Something about the way he said that made Sumi stop picking at her pomegranates and frown at him. He looked impassively back.

“You’re not from Earth, are you?” she asked. “You’re like Ponder. You’re a person shaped like a people who didn’t start out on the world we come from. Where are you from?”

“I was born in a place called the Goblin Market, where everything has a price and all life is lived according to the principles of fair value,” said Lief.

“I grew tired of bartering for my existence before I was ten years old, and when I saw a door that seemed likely to take me away from there, I took it. I have never once looked back. This is where I was meant to be from the beginning. I just started out in the wrong place.”

Sumi, who had heard of the Goblin Market before, nodded. “We had a teacher who’d traveled there, once. She died, and she didn’t get better. It was very sad.”
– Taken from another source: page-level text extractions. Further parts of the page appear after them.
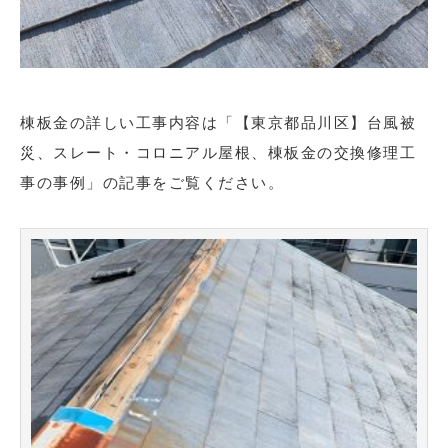
棟板金の詳しい工事内容は「【東京都品川区】台風被
災、スレート・コロニアル屋根、棟板金の交換修理工
事の事例」の記事をご覧ください。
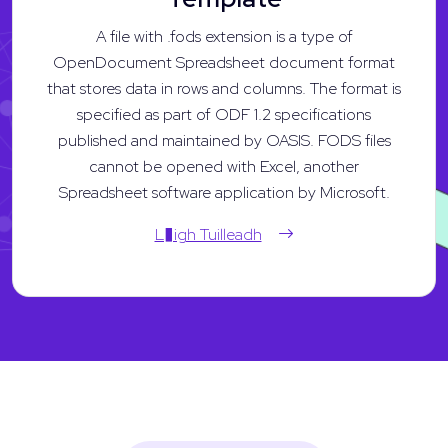
A file with .fods extension is a type of
OpenDocument Spreadsheet document format
that stores data in rows and columns. The format is
specified as part of ODF 1.2 specifications
published and maintained by OASIS. FODS files
cannot be opened with Excel, another
Spreadsheet software application by Microsoft.
L�igh Tuilleadh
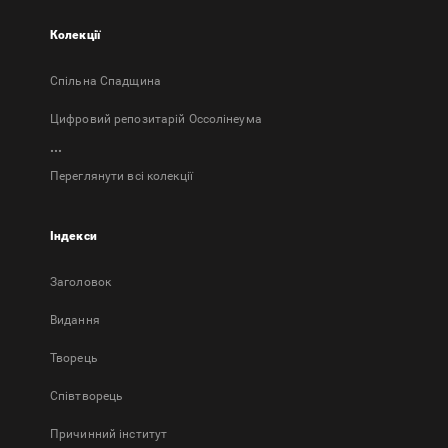
Колекції
Спільна Спадщина
Цифровий репозитарій Оссолінеума
...
Переглянути всі колекції
Індекси
Заголовок
Bидання
Творець
Співтворець
Причинний інститут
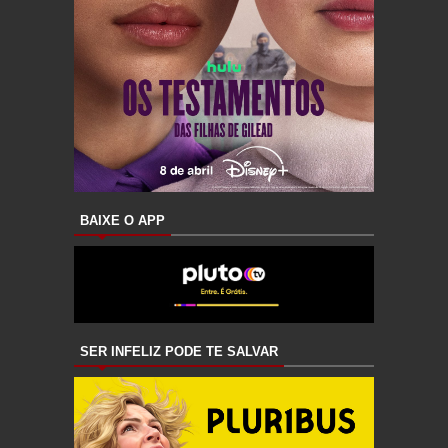
BAIXE O APP
SER INFELIZ PODE TE SALVAR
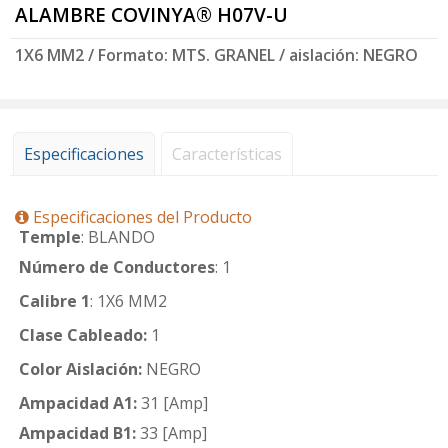
ALAMBRE COVINYA® H07V-U
1X6 MM2 / Formato: MTS. GRANEL / aislación: NEGRO
Especificaciones
Características
Especificaciones del Producto
Temple
: BLANDO
Número de Conductores
: 1
Calibre 1
: 1X6 MM2
Clase Cableado:
1
Color Aislación:
NEGRO
Ampacidad A1:
31 [Amp]
Ampacidad B1:
33 [Amp]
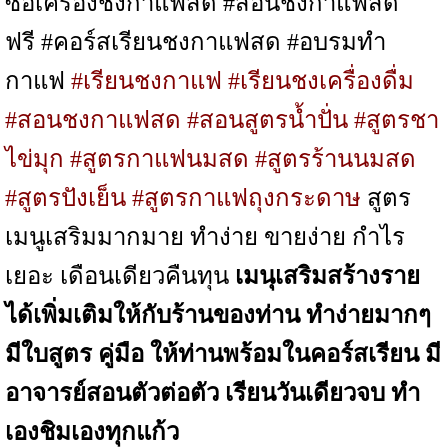
ซื้อเครื่องชงกาแฟสด
#
สอนชงกาแฟสด
ฟรี
#
คอร์สเรียนชงกาแฟสด
#
อบรมทำ
กาแฟ
#เรียนชงกาแฟ #เรียนชงเครื่องดื่ม
#
สอนชงกาแฟสด
#สอนสูตรน้ำปั่น #สูตรชา
ไข่มุก #สูตรกาแฟนมสด #สูตรร้านนมสด
#สูตรปังเย็น #สูตรกาแฟถุงกระดาษ
สูตร
เมนูเสริมมากมาย ทำง่าย ขายง่าย กำไร
เยอะ เดือนเดียวคืนทุน
เมนุเสริมสร้างราย
ได้เพิ่มเติมให้กับร้านของท่าน ทำง่ายมากๆ
มีใบสูตร คู่มือ ให้ท่านพร้อมในคอร์สเรียน มี
อาจารย์สอนตัวต่อตัว เรียนวันเดียวจบ ทำ
เองชิมเองทุกแก้ว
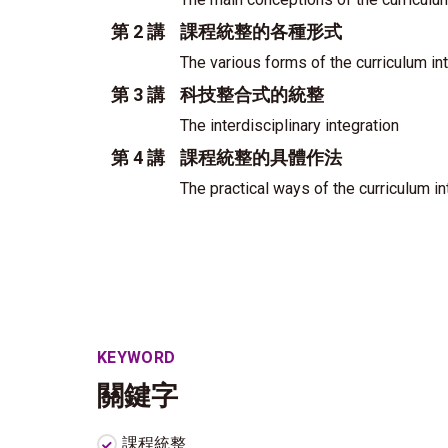
第 2 講
課程統整的各種形式
The various forms of the curriculum in
第 3 講
科技整合式的統整
The interdisciplinary integration
第 4 講
課程統整的具體作法
The practical ways of the curriculum i
KEYWORD
關鍵字
課程統整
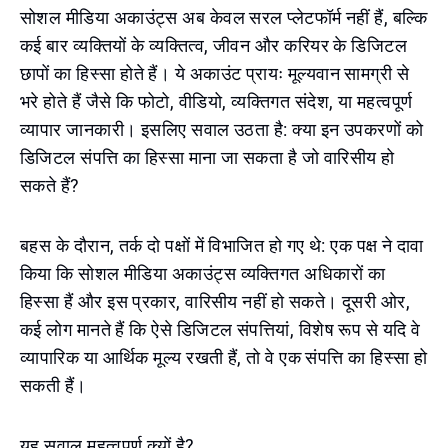
सोशल मीडिया अकाउंट्स अब केवल सरल प्लेटफॉर्म नहीं हैं, बल्कि
कई बार व्यक्तियों के व्यक्तित्व, जीवन और करियर के डिजिटल
छापों का हिस्सा होते हैं। ये अकाउंट प्रायः मूल्यवान सामग्री से
भरे होते हैं जैसे कि फोटो, वीडियो, व्यक्तिगत संदेश, या महत्वपूर्ण
व्यापार जानकारी। इसलिए सवाल उठता है: क्या इन उपकरणों को
डिजिटल संपत्ति का हिस्सा माना जा सकता है जो वारिसीय हो
सकते हैं?
बहस के दौरान, तर्क दो पक्षों में विभाजित हो गए थे: एक पक्ष ने दावा
किया कि सोशल मीडिया अकाउंट्स व्यक्तिगत अधिकारों का
हिस्सा हैं और इस प्रकार, वारिसीय नहीं हो सकते। दूसरी ओर,
कई लोग मानते हैं कि ऐसे डिजिटल संपत्तियां, विशेष रूप से यदि वे
व्यापारिक या आर्थिक मूल्य रखती हैं, तो वे एक संपत्ति का हिस्सा हो
सकती हैं।
यह सवाल महत्वपूर्ण क्यों है?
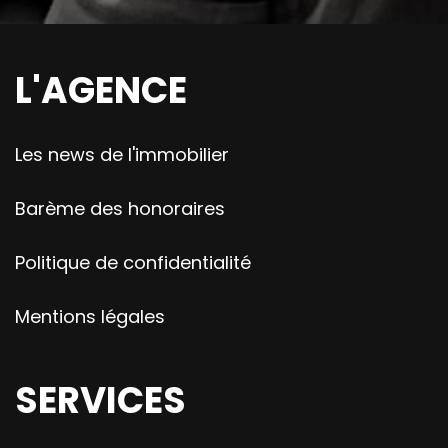
L'AGENCE
Les news de l'immobilier
Barème des honoraires
Politique de confidentialité
Mentions légales
SERVICES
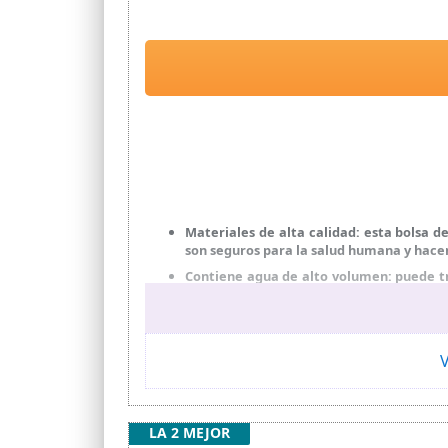
Materiales de alta calidad: esta bolsa 
son seguros para la salud humana y hace
Contiene agua de alto volumen: puede t
en cualquier lugar!
Diseño inteligente que absorbe el calor:
bolsa. Calienta el agua a 113°C (45°C) en 3
V
Indicador de temperatura: hay un indicad
Se suministra con accesorios útiles: se
cambiar entre el juego de ducha y el grif
LA 2 MEJOR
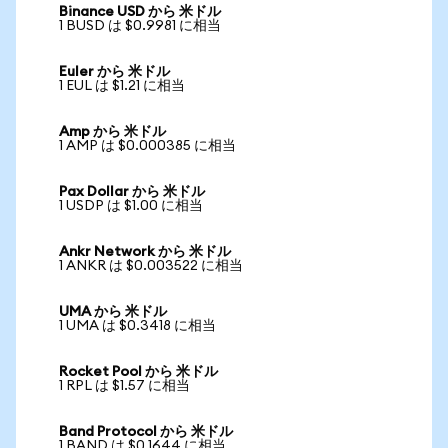
Binance USD から 米ドル
1 BUSD は $0.9981 に相当
Euler から 米ドル
1 EUL は $1.21 に相当
Amp から 米ドル
1 AMP は $0.000385 に相当
Pax Dollar から 米ドル
1 USDP は $1.00 に相当
Ankr Network から 米ドル
1 ANKR は $0.003522 に相当
UMA から 米ドル
1 UMA は $0.3418 に相当
Rocket Pool から 米ドル
1 RPL は $1.57 に相当
Band Protocol から 米ドル
1 BAND は $0.1644 に相当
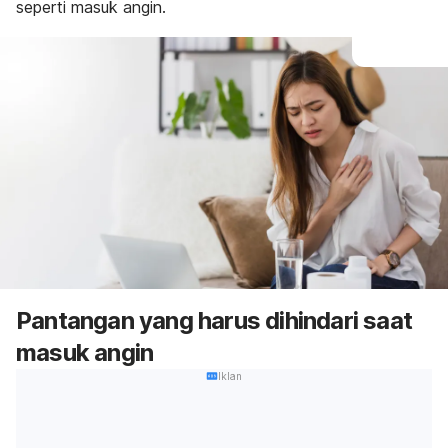
seperti masuk angin.
Pantangan yang harus dihindari saat
masuk angin
Iklan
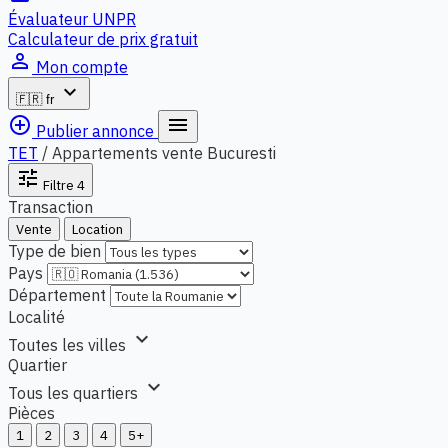
Évaluateur UNPR
Calculateur de prix gratuit
person_outline
Mon compte
expand_more
🇫🇷
fr
add_circle_outline
menu
Publier annonce
TET
/
Appartements vente Bucuresti
tune
Filtre
4
Transaction
Vente
Location
Type de bien
Pays
Département
Localité
expand_more
Toutes les villes
Quartier
expand_more
Tous les quartiers
Pièces
1
2
3
4
5+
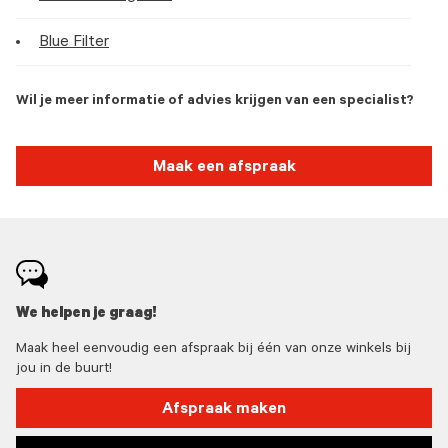
Blue Filter
Wil je meer informatie of advies krijgen van een specialist?
Maak een afspraak
We helpen je graag!
Maak heel eenvoudig een afspraak bij één van onze winkels bij
jou in de buurt!
Afspraak maken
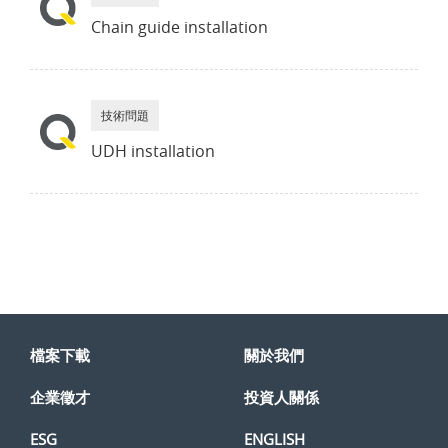
Chain guide installation
技術問題
UDH installation
檔案下載
關於我們
企業徵才
投資人關係
ESG
ENGLISH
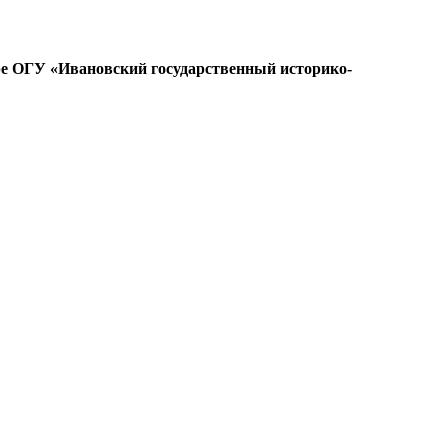
ре ОГУ «Ивановский государственный историко-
“Death often is,” Lief said. He returned his attention to Nancy. “The Lord and Lady walk the Halls, agitated and angry. They have barred the doors against new arrivals, forbidding any intrusion to their holdings. They must have left a loophole for your return.”

“I was sent to fetch help,” said Nancy.

“Have you?”

“I think so.” She gestured to the people behind her, and that motion was more fluid than it would have been when she first returned to the school, although it was still stop-motion staccato; she was beginning to recover the habit of movement.

“Sumi was a resident here, before her own resurrection; the quiet dead may remember her, and be willing to come to her aid. Christopher can pipe the dead to dance at his command; there’s every chance he can stop the attacks if he has time to raise his flute.

Kade is a goblin prince from a far-off Fairyland, and he has the way of command about him.

And Talia is a poet. Poets have always possessed special powers in the lands of the dead.

We just need to ask the Lady what she demands of us. ”

“The unquiet dead swept through the atrium some hours ago,” said Lief. “We could hear the screams from here. It seems unlikely that they would return so soon, with all the Halls open for their feasting.”

“Thank you,” said Nancy. She turned to the others as Lief began the slow, laborious process of straightening, returning to the standing position he had occupied when she first addressed him. “If the Lady has not yet evacuated the Halls, it’s close enough to safe for us to enter.”

“Because that’s a reasonable way to measure safety,” muttered Talia. “Whether the woman who encourages people to turn themselves into literal statues has decided she needs to evacuate her house.”

“Works for me,” chirped Sumi.

Nancy turned toward the hall, took a deep breath, and started walking forward.

The rest of them followed, a train of moths fluttering along behind them.